Would you filter these records and copy every line that has the word "viewBox"?

[Start of section]

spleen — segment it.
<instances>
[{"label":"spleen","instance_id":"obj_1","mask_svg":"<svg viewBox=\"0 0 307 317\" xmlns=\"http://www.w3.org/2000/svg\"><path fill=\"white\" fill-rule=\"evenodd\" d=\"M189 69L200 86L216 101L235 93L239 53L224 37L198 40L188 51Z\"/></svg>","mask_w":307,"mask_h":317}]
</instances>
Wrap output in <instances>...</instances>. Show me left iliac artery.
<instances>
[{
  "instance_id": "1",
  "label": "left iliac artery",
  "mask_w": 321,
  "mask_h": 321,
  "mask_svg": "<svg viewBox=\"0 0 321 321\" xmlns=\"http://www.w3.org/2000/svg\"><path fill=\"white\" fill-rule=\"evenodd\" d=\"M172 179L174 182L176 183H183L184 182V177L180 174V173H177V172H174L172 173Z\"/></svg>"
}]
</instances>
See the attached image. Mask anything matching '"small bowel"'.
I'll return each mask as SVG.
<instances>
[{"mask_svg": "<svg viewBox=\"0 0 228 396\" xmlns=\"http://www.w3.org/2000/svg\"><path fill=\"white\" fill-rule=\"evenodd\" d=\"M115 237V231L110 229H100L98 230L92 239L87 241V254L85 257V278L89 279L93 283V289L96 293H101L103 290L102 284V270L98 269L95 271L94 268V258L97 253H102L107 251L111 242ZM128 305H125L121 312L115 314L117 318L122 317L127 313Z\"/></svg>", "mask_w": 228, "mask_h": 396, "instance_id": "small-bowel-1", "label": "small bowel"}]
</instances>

[End of section]

#### [Result for this task]
[{"label":"spleen","instance_id":"obj_1","mask_svg":"<svg viewBox=\"0 0 307 317\" xmlns=\"http://www.w3.org/2000/svg\"><path fill=\"white\" fill-rule=\"evenodd\" d=\"M189 69L200 86L216 101L235 93L239 53L224 37L198 40L188 51Z\"/></svg>","mask_w":307,"mask_h":317}]
  "mask_svg": "<svg viewBox=\"0 0 321 321\" xmlns=\"http://www.w3.org/2000/svg\"><path fill=\"white\" fill-rule=\"evenodd\" d=\"M172 179L174 182L176 183H183L184 182V177L180 174V173H177V172H174L172 173Z\"/></svg>"
[{"mask_svg": "<svg viewBox=\"0 0 228 396\" xmlns=\"http://www.w3.org/2000/svg\"><path fill=\"white\" fill-rule=\"evenodd\" d=\"M115 237V231L110 229H100L98 230L92 239L87 241V254L85 257V278L89 279L93 283V289L96 293H101L103 290L102 284V270L98 269L95 271L94 268V258L97 253H102L107 251L111 242ZM128 305H125L121 312L115 314L117 318L122 317L127 313Z\"/></svg>", "mask_w": 228, "mask_h": 396, "instance_id": "small-bowel-1", "label": "small bowel"}]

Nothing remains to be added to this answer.